Page-level text extractions.
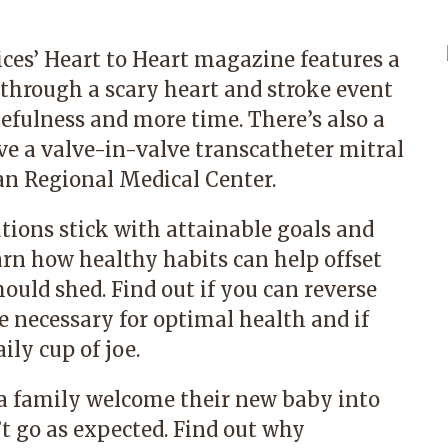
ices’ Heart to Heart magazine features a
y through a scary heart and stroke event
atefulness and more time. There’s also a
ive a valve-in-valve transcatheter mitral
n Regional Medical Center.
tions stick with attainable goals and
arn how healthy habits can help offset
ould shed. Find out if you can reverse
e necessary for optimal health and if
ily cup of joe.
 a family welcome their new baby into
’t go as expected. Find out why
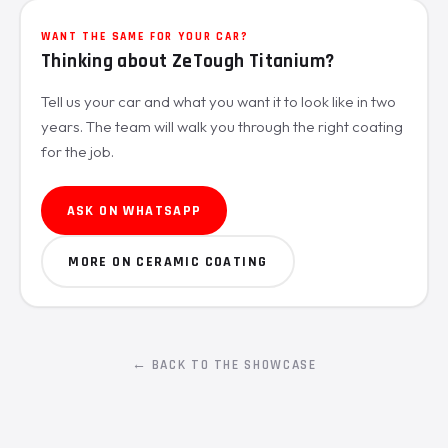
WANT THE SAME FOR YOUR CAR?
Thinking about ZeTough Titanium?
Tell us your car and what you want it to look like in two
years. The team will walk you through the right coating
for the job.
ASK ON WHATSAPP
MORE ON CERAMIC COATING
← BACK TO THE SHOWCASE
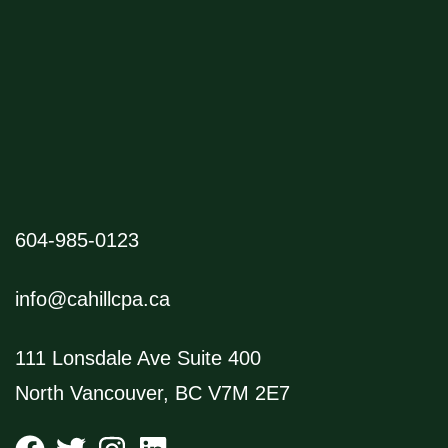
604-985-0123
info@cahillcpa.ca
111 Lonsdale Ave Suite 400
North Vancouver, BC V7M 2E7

--

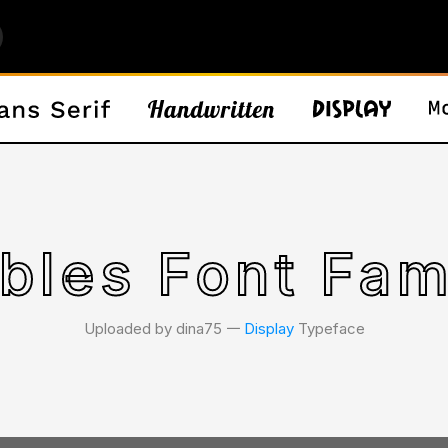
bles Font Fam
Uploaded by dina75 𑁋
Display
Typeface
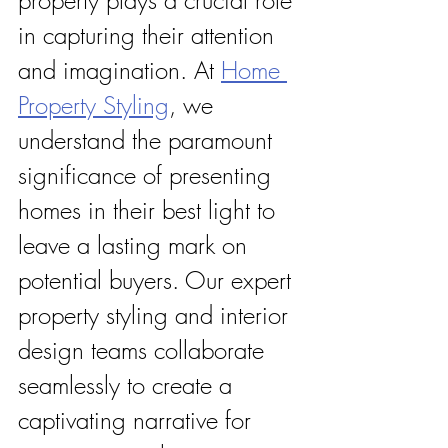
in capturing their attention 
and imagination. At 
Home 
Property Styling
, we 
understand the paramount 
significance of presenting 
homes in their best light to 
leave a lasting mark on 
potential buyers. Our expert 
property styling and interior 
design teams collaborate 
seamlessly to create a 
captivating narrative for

...

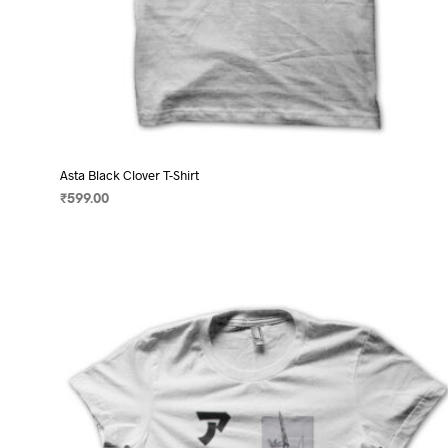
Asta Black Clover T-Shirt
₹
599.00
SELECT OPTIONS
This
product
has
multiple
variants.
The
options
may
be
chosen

WORK INSTRUCTION. Print exactly the lines above that run from the one with "ive a valve-in-valve transcatheter mitral" to the one with "North Vancouver, BC V7M 2E7", both included. No pictures.

SOLUTION FOR THIS EXERCISE.
ive a valve-in-valve transcatheter mitral
n Regional Medical Center.
tions stick with attainable goals and
arn how healthy habits can help offset
ould shed. Find out if you can reverse
e necessary for optimal health and if
ily cup of joe.
 a family welcome their new baby into
’t go as expected. Find out why
WANT THE SAME FOR YOUR CAR?
Thinking about ZeTough Titanium?
Tell us your car and what you want it to look like in two
years. The team will walk you through the right coating
for the job.
ASK ON WHATSAPP
MORE ON CERAMIC COATING
← BACK TO THE SHOWCASE
604-985-0123
info@cahillcpa.ca
111 Lonsdale Ave Suite 400
North Vancouver, BC V7M 2E7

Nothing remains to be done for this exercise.